(Information given)

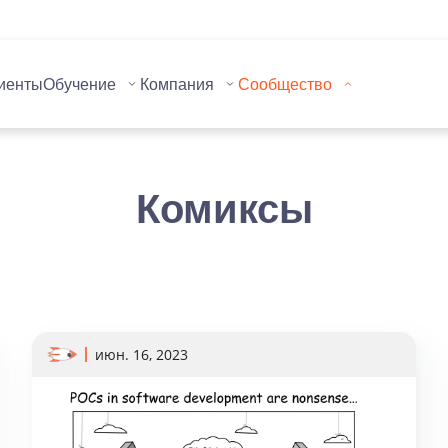
иенты
Обучение
Компания
Сообщество
Комиксы
июн. 16, 2023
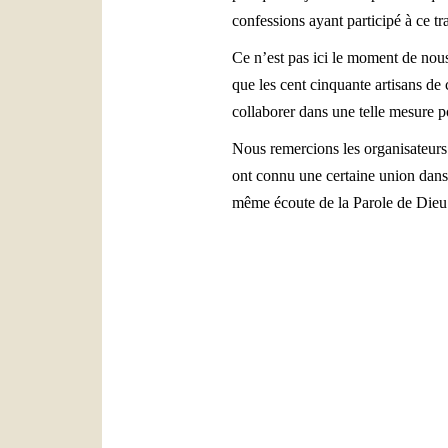
confessions ayant participé à ce tra
Ce n’est pas ici le moment de nous
que les cent cinquante artisans de 
collaborer dans une telle mesure p
Nous remercions les organisateurs 
ont connu une certaine union dans l
même écoute de la Parole de Dieu! 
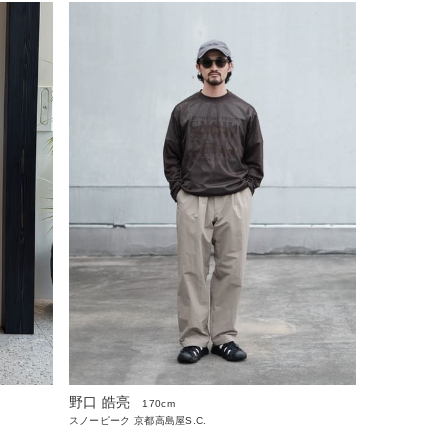
野口 皓亮
170cm
スノーピーク 京都高島屋S.C.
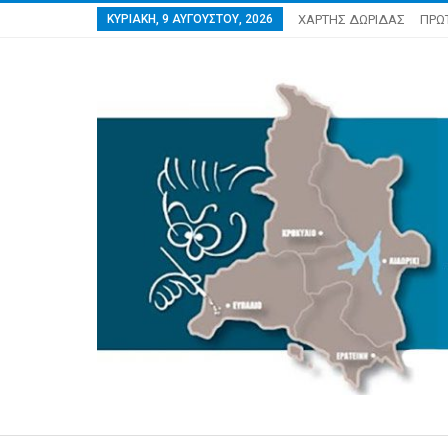
ΚΥΡΙΑΚΉ, 9 ΑΥΓΟΎΣΤΟΥ, 2026
ΧΑΡΤΗΣ ΔΩΡΙΔΑΣ
ΠΡΩ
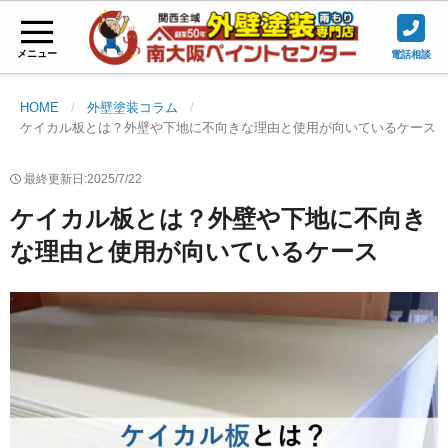
メニュー
電話相談
HOME
外壁塗装コラム
ケイカル板とは？外壁や下地に不向きな理由と使用が向いているケース
最終更新日:2025/7/22
ケイカル板とは？外壁や下地に不向き
な理由と使用が向いているケース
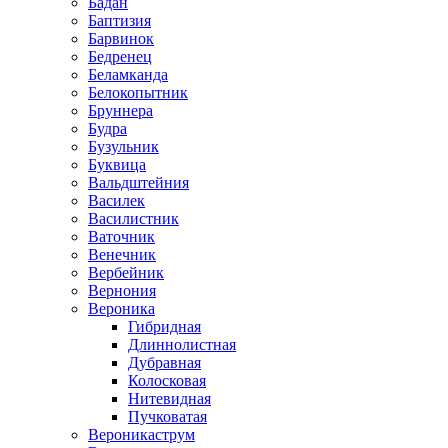
Бадан
Баптизия
Барвинок
Бедренец
Беламканда
Белокопытник
Бруннера
Будра
Бузульник
Буквица
Вальдштейния
Василек
Василистник
Ваточник
Венечник
Вербейник
Вернония
Вероника
Гибридная
Длиннолистная
Дубравная
Колосковая
Нитевидная
Пучковатая
Вероникаструм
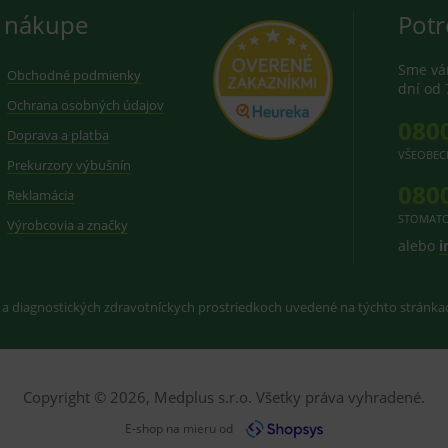
 nákupe
Potr
Sme vám
Obchodné podmienky
dní od 
Ochrana osobných údajov
080
Doprava a platba
VŠEOBEC
Prekurzory výbušnín
080
Reklamácia
STOMATO
Výrobcovia a značky
alebo
i
 a diagnostických zdravotníckych prostriedkoch uvedené na týchto stránk
Copyright © 2026, Medplus s.r.o. Všetky práva vyhradené.
E-shop na mieru od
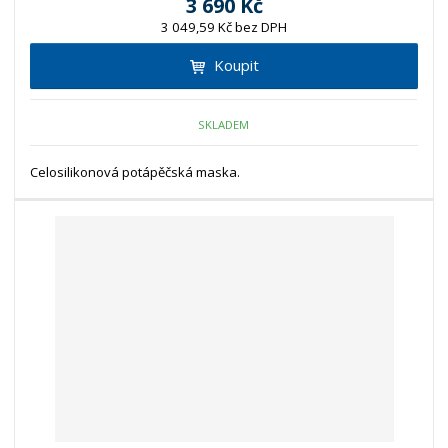
3 690 Kč
3 049,59 Kč bez DPH
Koupit
SKLADEM
Celosilikonová potápěčská maska.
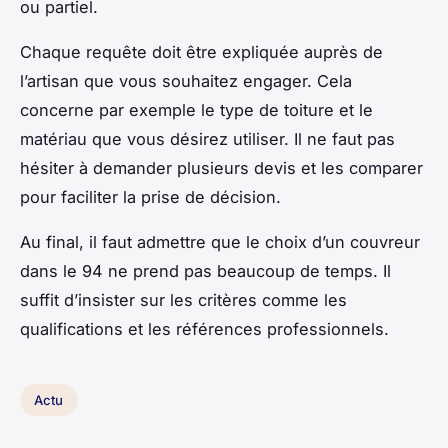
ou partiel.
Chaque requête doit être expliquée auprès de
l’artisan que vous souhaitez engager. Cela
concerne par exemple le type de toiture et le
matériau que vous désirez utiliser. Il ne faut pas
hésiter à demander plusieurs devis et les comparer
pour faciliter la prise de décision.
Au final, il faut admettre que le choix d’un couvreur
dans le 94 ne prend pas beaucoup de temps. Il
suffit d’insister sur les critères comme les
qualifications et les références professionnels.
Actu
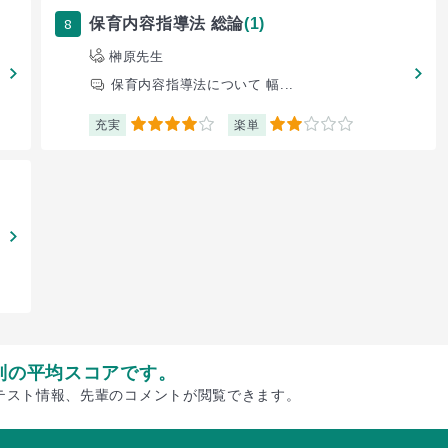
8
保育内容指導法 総論
(1)
榊原先生
保育内容指導法について 幅...
充実
楽単
4
2
別の平均スコアです。
テスト情報、先輩のコメントが閲覧できます。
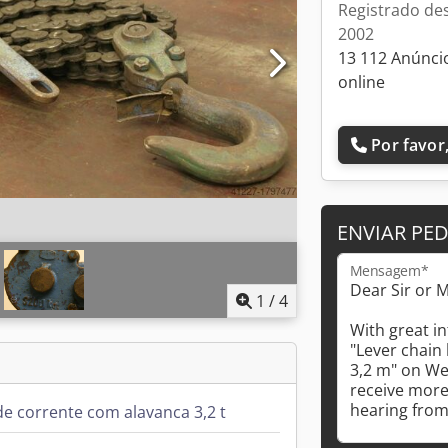
Registrado de
2002
13 112 Anúnci
online
Por favor,
ENVIAR PE
Mensagem*
1
/
4
de corrente com alavanca 3,2 t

(End Information given)

→ **Instructions to follow**: Copy all lines above where "ケイカル板とは" is present.

→ **Final answer**:
ケイカル板とは？外壁や下地に不向きな理由と使用が向いているケース
ケイカル板とは？外壁や下地に不向き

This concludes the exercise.